Islamism

Pasquill – A Liberal Saint

Take five minutes out to read Nick Cohen’s piece on Derek Pasquill, the man who threw away his career to expose the promotion, by the FCO’s Mockbul Ali, of the Muslim Brotherhood:

The FCO was not and is not standing up to the totalitarian ideas of the Islamist extreme Right, as it stood up to the totalitarianism of the socialist extreme Left in the second half of the 20th century. On the contrary, the establishment has appeased political Islamism abroad and interfered in the domestic affairs of its own country by mounting a covert operation to aid and abet it at home.

Pasquill betrayed the institutions of liberal democracy by standing up for liberal democracy. He defended it from its enemies, who were not only in far-away countries but closeted in the Cabinet Room of 10 Downing Street and the offices of Whitehall. As striking a difference between Pasquill and the establishment renegades of the 20th century (indeed, from every other whistleblower I have known) is that he wanted to be caught. He wanted the police to take him to the cells and arraign him at the Old Bailey for breaking the Official Secrets Act. He did not regard jail as a punishment he hoped to avoid, but sought out the risk of imprisonment the better to highlight the scandal. When the police came to his Pimlico home, he admitted everything. In truth, they did not have a hard job finding him. By the end, he was sending documents from his work email to his home computer and the dullest copper in England could have collared him.

“The Observer and the New Statesman were printing my revelations,” he told me, “but they were not having an effect. I thought that being caught would be useful because the FCO would have to prosecute. That was part of my strategy, to get publicity in open court; to make people realise how bad it had got. What is so maddening about our attitude to radical Islam is that it is a classic example of group-think.

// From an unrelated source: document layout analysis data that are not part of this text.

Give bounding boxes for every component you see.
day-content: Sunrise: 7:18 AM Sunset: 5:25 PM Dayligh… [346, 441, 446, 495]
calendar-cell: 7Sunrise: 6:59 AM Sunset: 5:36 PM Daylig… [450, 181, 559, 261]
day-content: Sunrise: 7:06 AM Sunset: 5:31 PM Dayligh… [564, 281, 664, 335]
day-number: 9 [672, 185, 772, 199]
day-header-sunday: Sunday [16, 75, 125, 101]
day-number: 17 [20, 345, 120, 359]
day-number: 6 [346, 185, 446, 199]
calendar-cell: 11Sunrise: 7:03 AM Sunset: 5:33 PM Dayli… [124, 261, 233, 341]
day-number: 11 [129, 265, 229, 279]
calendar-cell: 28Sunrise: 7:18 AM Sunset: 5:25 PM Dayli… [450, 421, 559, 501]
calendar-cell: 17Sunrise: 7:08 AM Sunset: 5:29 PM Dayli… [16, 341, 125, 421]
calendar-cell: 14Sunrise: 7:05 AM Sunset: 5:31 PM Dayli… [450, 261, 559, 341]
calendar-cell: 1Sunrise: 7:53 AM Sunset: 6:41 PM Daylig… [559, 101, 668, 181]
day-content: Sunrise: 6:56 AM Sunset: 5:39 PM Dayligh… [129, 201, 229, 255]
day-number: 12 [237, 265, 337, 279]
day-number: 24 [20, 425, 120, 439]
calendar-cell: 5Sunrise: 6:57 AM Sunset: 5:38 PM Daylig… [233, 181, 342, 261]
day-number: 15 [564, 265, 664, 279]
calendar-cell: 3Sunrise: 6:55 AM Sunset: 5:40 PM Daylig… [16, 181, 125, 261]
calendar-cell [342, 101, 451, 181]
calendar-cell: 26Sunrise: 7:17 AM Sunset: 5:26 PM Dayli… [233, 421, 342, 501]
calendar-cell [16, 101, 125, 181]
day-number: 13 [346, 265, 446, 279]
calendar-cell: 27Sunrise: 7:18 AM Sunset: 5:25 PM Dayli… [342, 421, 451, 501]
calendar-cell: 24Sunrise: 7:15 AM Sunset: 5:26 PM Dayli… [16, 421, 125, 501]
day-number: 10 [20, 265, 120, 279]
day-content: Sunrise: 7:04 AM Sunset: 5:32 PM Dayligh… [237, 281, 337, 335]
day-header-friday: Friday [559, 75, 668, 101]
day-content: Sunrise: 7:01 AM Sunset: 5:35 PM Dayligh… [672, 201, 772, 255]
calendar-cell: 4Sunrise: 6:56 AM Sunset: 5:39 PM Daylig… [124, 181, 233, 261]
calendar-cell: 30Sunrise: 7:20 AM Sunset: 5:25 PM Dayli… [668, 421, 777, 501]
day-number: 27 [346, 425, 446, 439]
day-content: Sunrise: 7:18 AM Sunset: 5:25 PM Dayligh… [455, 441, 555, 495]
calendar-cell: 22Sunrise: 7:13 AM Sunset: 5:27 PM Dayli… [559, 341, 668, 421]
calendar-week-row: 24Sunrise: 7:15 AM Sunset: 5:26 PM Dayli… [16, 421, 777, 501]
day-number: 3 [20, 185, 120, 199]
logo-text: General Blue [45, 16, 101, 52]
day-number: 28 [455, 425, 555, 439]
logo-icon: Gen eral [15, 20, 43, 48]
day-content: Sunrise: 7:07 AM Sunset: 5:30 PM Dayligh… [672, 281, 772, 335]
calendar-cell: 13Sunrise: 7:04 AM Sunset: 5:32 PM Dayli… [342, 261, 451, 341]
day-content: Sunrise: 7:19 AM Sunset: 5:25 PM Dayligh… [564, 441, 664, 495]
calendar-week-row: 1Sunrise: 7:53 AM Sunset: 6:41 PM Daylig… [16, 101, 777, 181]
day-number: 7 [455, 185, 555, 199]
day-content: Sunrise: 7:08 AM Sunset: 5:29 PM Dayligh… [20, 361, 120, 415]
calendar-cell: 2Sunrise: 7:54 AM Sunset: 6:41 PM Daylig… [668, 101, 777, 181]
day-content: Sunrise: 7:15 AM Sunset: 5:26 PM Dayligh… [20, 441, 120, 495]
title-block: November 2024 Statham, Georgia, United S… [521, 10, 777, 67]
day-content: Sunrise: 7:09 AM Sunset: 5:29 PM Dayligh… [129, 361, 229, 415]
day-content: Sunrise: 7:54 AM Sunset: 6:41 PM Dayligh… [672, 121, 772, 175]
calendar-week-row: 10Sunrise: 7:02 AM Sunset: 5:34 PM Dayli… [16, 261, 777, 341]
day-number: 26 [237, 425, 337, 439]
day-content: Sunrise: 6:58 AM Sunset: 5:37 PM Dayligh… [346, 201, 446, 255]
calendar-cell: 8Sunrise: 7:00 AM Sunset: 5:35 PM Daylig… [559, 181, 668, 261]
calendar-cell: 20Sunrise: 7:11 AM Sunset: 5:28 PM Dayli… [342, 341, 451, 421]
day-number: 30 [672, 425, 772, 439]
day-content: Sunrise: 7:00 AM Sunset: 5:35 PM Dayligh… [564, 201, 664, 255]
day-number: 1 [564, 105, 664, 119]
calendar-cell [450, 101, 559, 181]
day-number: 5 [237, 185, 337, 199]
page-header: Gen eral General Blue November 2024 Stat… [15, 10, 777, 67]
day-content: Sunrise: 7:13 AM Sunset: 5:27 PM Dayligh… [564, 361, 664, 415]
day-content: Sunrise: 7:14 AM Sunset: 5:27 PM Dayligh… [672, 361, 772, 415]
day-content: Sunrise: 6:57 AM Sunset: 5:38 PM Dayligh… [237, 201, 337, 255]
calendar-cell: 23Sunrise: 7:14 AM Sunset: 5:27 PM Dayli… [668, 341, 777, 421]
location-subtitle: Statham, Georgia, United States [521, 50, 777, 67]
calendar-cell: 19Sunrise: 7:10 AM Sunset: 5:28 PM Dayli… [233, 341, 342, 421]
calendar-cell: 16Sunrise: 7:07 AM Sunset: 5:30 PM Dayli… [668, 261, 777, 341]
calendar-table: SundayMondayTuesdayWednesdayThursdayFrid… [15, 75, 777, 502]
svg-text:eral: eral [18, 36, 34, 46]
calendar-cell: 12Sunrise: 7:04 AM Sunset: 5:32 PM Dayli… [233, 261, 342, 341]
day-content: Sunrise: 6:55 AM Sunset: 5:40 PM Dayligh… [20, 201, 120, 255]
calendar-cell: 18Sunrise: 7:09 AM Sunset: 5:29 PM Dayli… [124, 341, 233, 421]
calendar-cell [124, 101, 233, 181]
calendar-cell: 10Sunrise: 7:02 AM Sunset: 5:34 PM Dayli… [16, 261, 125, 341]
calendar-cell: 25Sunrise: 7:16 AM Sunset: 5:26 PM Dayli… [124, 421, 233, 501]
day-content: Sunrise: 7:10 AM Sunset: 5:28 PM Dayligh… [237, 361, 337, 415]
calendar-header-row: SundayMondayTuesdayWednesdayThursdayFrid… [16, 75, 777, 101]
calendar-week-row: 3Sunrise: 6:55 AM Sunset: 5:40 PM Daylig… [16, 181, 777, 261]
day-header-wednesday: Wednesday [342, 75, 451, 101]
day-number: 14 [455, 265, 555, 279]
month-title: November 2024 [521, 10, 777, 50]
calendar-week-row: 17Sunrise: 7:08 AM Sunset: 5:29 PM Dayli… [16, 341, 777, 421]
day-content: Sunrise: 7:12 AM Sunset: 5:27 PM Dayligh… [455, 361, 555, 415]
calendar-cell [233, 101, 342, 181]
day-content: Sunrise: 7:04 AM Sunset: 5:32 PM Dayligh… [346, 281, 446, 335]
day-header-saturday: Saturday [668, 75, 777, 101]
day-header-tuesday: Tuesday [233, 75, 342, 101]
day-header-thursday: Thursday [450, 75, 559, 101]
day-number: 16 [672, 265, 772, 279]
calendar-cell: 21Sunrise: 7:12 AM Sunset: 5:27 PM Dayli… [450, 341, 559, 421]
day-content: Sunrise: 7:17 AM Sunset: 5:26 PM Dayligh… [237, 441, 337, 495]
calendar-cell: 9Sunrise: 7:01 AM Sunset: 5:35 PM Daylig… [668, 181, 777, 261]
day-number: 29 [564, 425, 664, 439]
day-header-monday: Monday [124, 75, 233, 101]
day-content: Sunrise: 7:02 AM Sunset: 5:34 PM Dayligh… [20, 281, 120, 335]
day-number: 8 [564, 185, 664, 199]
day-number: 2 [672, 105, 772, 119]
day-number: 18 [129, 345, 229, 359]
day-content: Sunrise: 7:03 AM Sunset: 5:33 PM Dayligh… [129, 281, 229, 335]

Cognitive dissonance is stopping serious engagement. Leaking documents was my attempt to break the dissonance, my form of engagement.”

I am sure you can understand why he so frightens the FCO. The normal threats an employer can make against an employee — the loss of home, salary, position and, in Pasquill’s case, liberty — could not intimidate him. He was a man with the inner freedom the Stoics so valued. He had trained himself to be indifferent to the threats and blandishments of official society. Even though governments around the world read his revelations with varying degrees of horror, the FCO dropped the prosecution. Legally, its case was watertight. Pasquill had admitted leaking official secrets with pride. But Whitehall knew all too well that he would use the dock as a platform to appeal to the jury and the wider public.

There is no happy ending

At the age of 50, Derek Pasquill is now on the dole with no pension, no savings and no prospects. The FCO responded to his revelations by promoting Mockbul Ali.

Read it all.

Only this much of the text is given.